How to find wasted Google Ads spend with AI
Use an AI agent to review paid search terms, flag bad-fit clicks, and propose negative keywords before they waste more budget.

Codex found more than 100 bad search terms Google had matched to our ads.
Some were obviously wrong. One person searched for Adobe, clicked our ad instead, and we paid for a visit from someone who was never looking for Bogi.
Those clicks look small one at a time. Left unchecked, the same mismatches can keep spending your budget long after it is clear they will not become customers.
The fix is a search-term audit: review what people actually searched, compare it with what your company sells, and add the obvious mismatches as negative keywords.
Keywords are not search terms
A keyword is what you tell Google you want to target. A search term is what someone actually typed before your ad appeared.
They are not always the same. Google's search terms report shows the real searches that matched your keywords, along with their clicks, cost, and conversions.
That report is where wasted spend becomes visible. You may find:
- people navigating to a competitor
- searches for a different product category
- job seekers, students, or tutorial traffic
- free-tool and template searches
- foreign-language or unrelated queries
- relevant-looking terms that spent money without converting
An agent can review all of them quickly, but only if it understands the business behind the account.
Give the agent enough context
A search term is not bad in isolation. It is bad when it does not match what you sell, who you sell to, or the problem your product solves.
Before asking an agent to judge the report, give it:
- your product and ideal customer
- the use cases you want to attract
- competitors people may be navigating to
- categories and audiences you do not serve
- what a good lead or conversion looks like
For Bogi, that context matters. Bogi is a workspace where teams build internal tools that both teammates and agents can use. Someone searching for an ad-design product may use similar words, but still have completely different intent.
Run the first audit
If your agent is connected to Google Ads through Bogi, it can pull the report, check existing negative keywords, and compare the results with the company context already in your workspace.
Ask it to review first, without changing the account:
If your agent cannot access Google Ads directly, export the search terms report as a CSV and attach it with the same company context.
Review the recommendations
The goal is not to block every imperfect query. It is to stop obvious waste without hiding potentially valuable traffic.

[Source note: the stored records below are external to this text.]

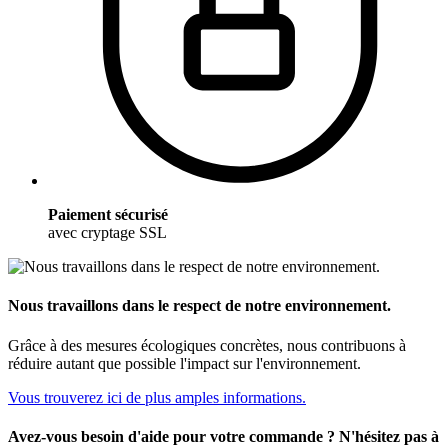
Paiement sécurisé
avec cryptage SSL
Nous travaillons dans le respect de notre environnement.
Grâce à des mesures écologiques concrètes, nous contribuons à
réduire autant que possible l'impact sur l'environnement.
Vous trouverez ici de plus amples informations.
Avez-vous besoin d'aide pour votre commande ? N'hésitez pas à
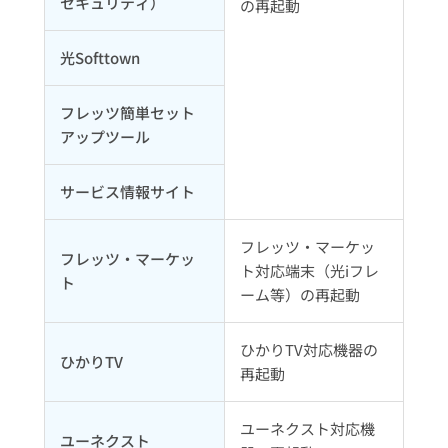
セキュリティ）
の再起動
光Softtown
フレッツ簡単セット
アップツール
サービス情報サイト
フレッツ・マーケッ
フレッツ・マーケッ
ト対応端末（光iフレ
ト
ーム等）の再起動
ひかりTV対応機器の
ひかりTV
再起動
ユーネクスト対応機
ユーネクスト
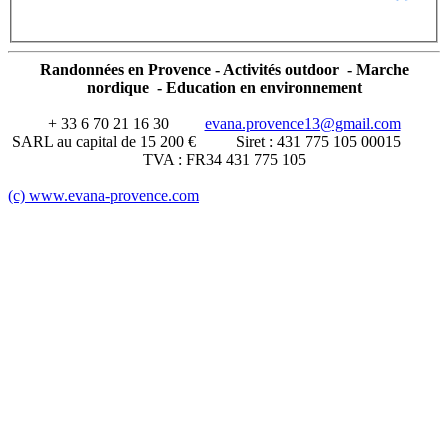
Randonnées en Provence - Activités outdoor - Marche
nordique - Education en environnement
+ 33 6 70 21 16 30
evana.provence13@gmail.com
SARL au capital de 15 200 € Siret : 431 775 105 00015
TVA : FR34 431 775 105
(c) www.evana-provence.com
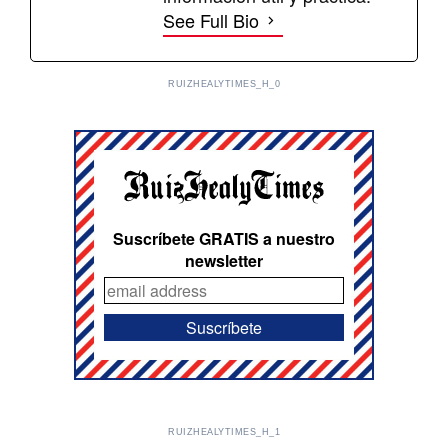
See Full Bio
RUIZHEALYTIMES_H_0
Suscríbete GRATIS a nuestro
newsletter
RUIZHEALYTIMES_H_1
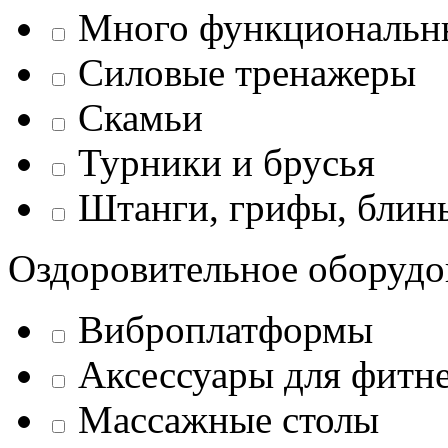
Много функциональн
Силовые тренажеры
Скамьи
Турники и брусья
Штанги, грифы, блины
Оздоровительное оборудо
Виброплатформы
Аксессуары для фитн
Массажные столы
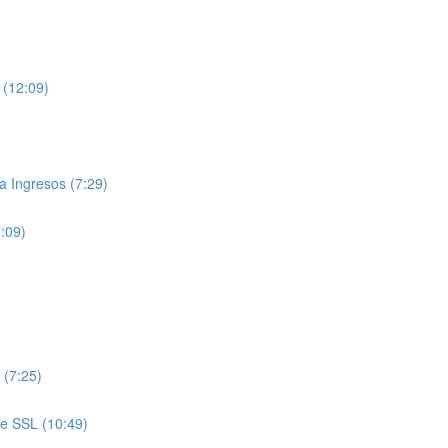
 (12:09)
 Ingresos (7:29)
7:09)
 (7:25)
de SSL (10:49)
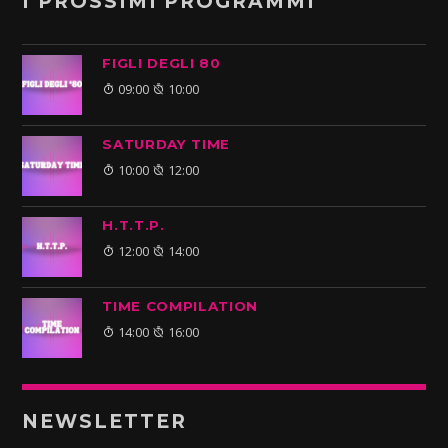
I PROSSIMI PROGRAMMI
FIGLI DEGLI 80
09:00
10:00
SATURDAY TIME
10:00
12:00
H.T.T.P.
12:00
14:00
TIME COMPILATION
14:00
16:00
NEWSLETTER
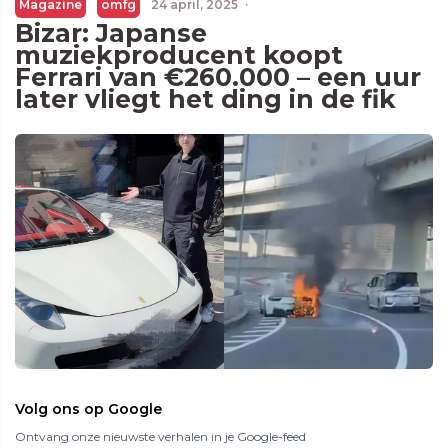
Magazine
omfg
24 april, 2025
·
Bizar: Japanse
muziekproducent koopt
Ferrari van €260.000 – een uur
later vliegt het ding in de fik
Volg ons op Google
Ontvang onze nieuwste verhalen in je Google-feed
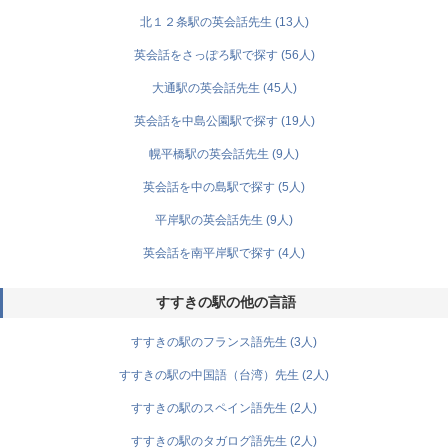
北１２条駅の英会話先生 (13人)
英会話をさっぽろ駅で探す (56人)
大通駅の英会話先生 (45人)
英会話を中島公園駅で探す (19人)
幌平橋駅の英会話先生 (9人)
英会話を中の島駅で探す (5人)
平岸駅の英会話先生 (9人)
英会話を南平岸駅で探す (4人)
すすきの駅の他の言語
すすきの駅のフランス語先生 (3人)
すすきの駅の中国語（台湾）先生 (2人)
すすきの駅のスペイン語先生 (2人)
すすきの駅のタガログ語先生 (2人)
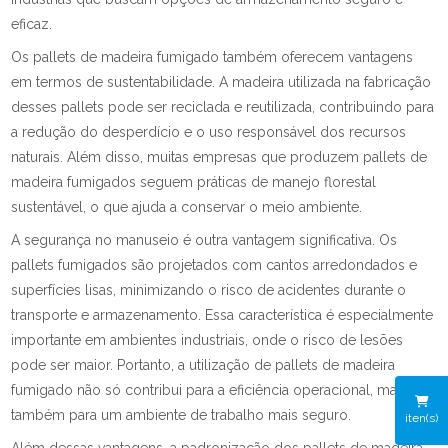
eficaz.
Os pallets de madeira fumigado também oferecem vantagens
em termos de sustentabilidade. A madeira utilizada na fabricação
desses pallets pode ser reciclada e reutilizada, contribuindo para
a redução do desperdício e o uso responsável dos recursos
naturais. Além disso, muitas empresas que produzem pallets de
madeira fumigados seguem práticas de manejo florestal
sustentável, o que ajuda a conservar o meio ambiente.
A segurança no manuseio é outra vantagem significativa. Os
pallets fumigados são projetados com cantos arredondados e
superfícies lisas, minimizando o risco de acidentes durante o
transporte e armazenamento. Essa característica é especialmente
importante em ambientes industriais, onde o risco de lesões
pode ser maior. Portanto, a utilização de pallets de madeira
fumigado não só contribui para a eficiência operacional, mas
também para um ambiente de trabalho mais seguro.
iten(s)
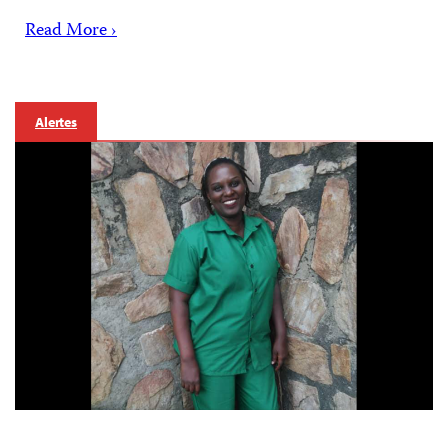
Read More ›
Alertes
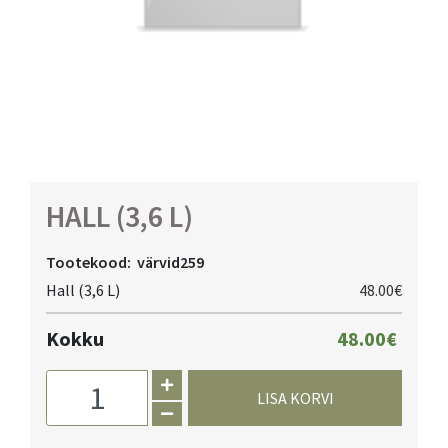
HALL (3,6 L)
Tootekood:
värvid259
Hall (3,6 L)
48.00€
Kokku
48.00€
LISA KORVI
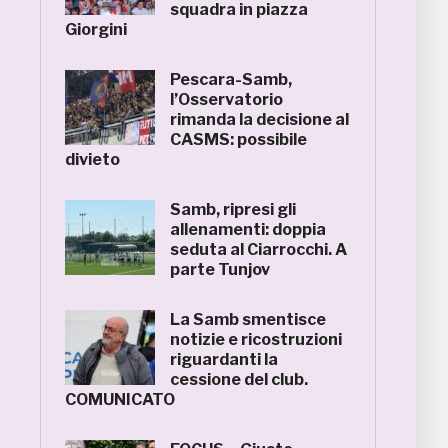
squadra in piazza
Giorgini
Pescara-Samb,
l’Osservatorio
rimanda la decisione al
CASMS: possibile
divieto
Samb, ripresi gli
allenamenti: doppia
seduta al Ciarrocchi. A
parte Tunjov
La Samb smentisce
notizie e ricostruzioni
riguardanti la
cessione del club.
COMUNICATO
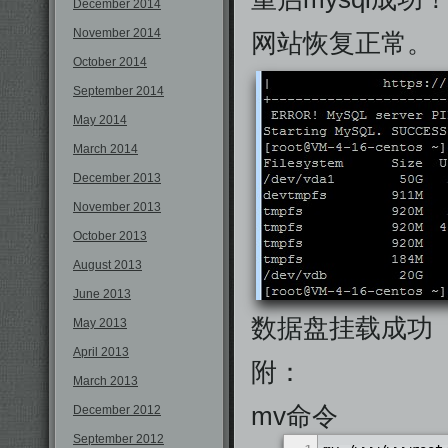
December 2014
November 2014
网站恢复正常。
October 2014
September 2014
May 2014
March 2014
December 2013
November 2013
October 2013
August 2013
June 2013
数据盘挂载成功
May 2013
April 2013
附：
March 2013
mv命令
December 2012
September 2012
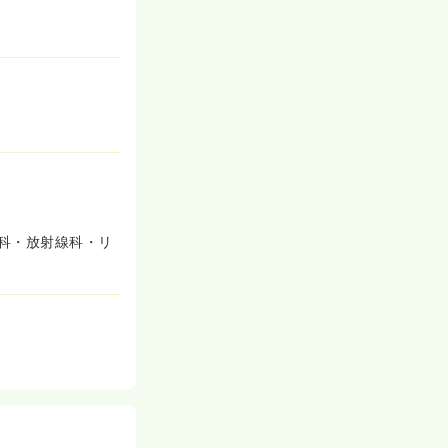
科・放射線科・リ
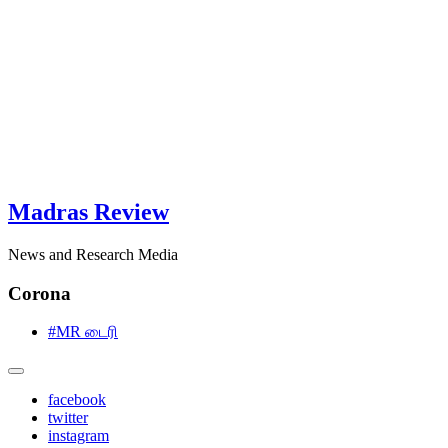
Madras Review
News and Research Media
Corona
#MR டைரி
facebook
twitter
instagram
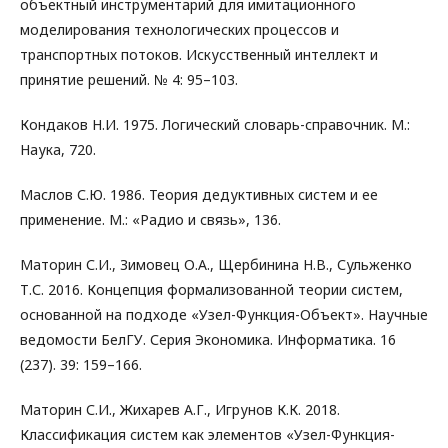
объектный инструментарий для имитационного
моделирования технологических процессов и
транспортных потоков. Искусственный интеллект и
принятие решений. № 4: 95–103.
Кондаков Н.И. 1975. Логический словарь-справочник. М.:
Наука, 720.
Маслов С.Ю. 1986. Теория дедуктивных систем и ее
применение. М.: «Радио и связь», 136.
Маторин С.И., Зимовец О.А., Щербинина Н.В., Сульженко
Т.С. 2016. Концепция формализованной теории систем,
основанной на подходе «Узел-Функция-Объект». Научные
ведомости БелГУ. Серия Экономика. Информатика. 16
(237). 39: 159–166.
Маторин С.И., Жихарев А.Г., Игрунов К.К. 2018.
Классификация систем как элементов «Узел-Функция-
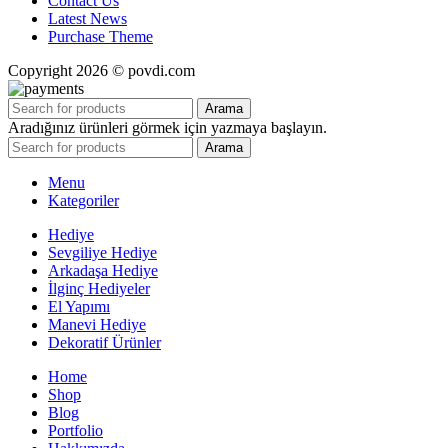
Contact Us
Latest News
Purchase Theme
Copyright 2026 © povdi.com
Arama
Aradığınız ürünleri görmek için yazmaya başlayın.
Arama
Menu
Kategoriler
Hediye
Sevgiliye Hediye
Arkadaşa Hediye
İlginç Hediyeler
El Yapımı
Manevi Hediye
Dekoratif Ürünler
Home
Shop
Blog
Portfolio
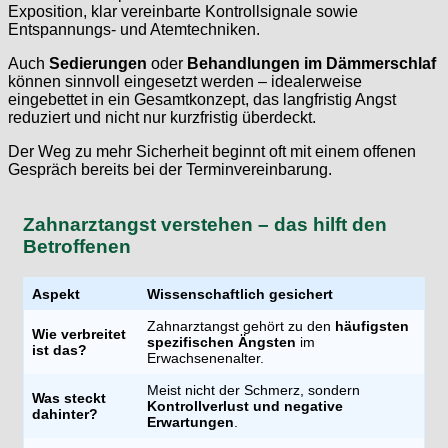
Exposition, klar vereinbarte Kontrollsignale sowie
Entspannungs- und Atemtechniken.
Auch
Sedierungen
oder
Behandlungen im Dämmerschlaf
können sinnvoll eingesetzt werden – idealerweise
eingebettet in ein Gesamtkonzept, das langfristig Angst
reduziert und nicht nur kurzfristig überdeckt.
Der Weg zu mehr Sicherheit beginnt oft mit einem offenen
Gespräch bereits bei der Terminvereinbarung.
Zahnarztangst verstehen – das hilft den
Betroffenen
Aspekt
Wissenschaftlich gesichert
Zahnarztangst gehört zu den
häufigsten
Wie verbreitet
spezifischen Ängsten
im
ist das?
Erwachsenenalter.
Meist nicht der Schmerz, sondern
Was steckt
Kontrollverlust und negative
dahinter?
Erwartungen
.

A useful review looks like this:
| Search term | Classification | Recommendation | Why |
|---|---|---|---|
| adobe | Competitor navigation | Add adobe as a narrow negative | The searcher was looking for another company |
| ai ads examples | Low intent | Watch | Research intent, but still related enough to learn from |
| google ads management software | Relevant | Keep | Clear product-buying intent |
Start narrowly when there is any uncertainty. Negative exact, phrase, and broad match affect different sets of searches, and negative keywords do not match close variants in the same way as positive keywords.
Keep the first version human-approved:
- The agent proposes negative keywords with evidence.
- You review the cost, intent, and suggested match type.
- The agent applies only the approved changes.
- It records what changed so the team can check it later.
Turn the audit into a routine
One cleanup helps, but new searches keep appearing. The better version is a weekly loop that catches new mismatches before they have time to compound.
Proposed routine
Google Ads search-term review
Google Ads search-term review
Mondays at 9:00 AMReview the last seven days of clicked search terms, flag likely waste, and post negative-keyword recommendations for approval.
This is where Bogi makes the workflow more than a one-off chat. It gives the agent the Google Ads connection, keeps company context in a shared workspace, runs the audit in the cloud, and can post a summary in Slack for the team.
The account stays reviewable, and the check keeps happening even when nobody remembers to open the search terms report.
The takeaway
Google can optimize a campaign, but it does not know your business the way your team does.
An agent can bring that judgment to every search term you paid for: keep the relevant traffic, flag the obvious mismatches, and ask before anything changes.
Run the audit once now. Then turn it into a routine so the same bad traffic does not quietly spend your budget again.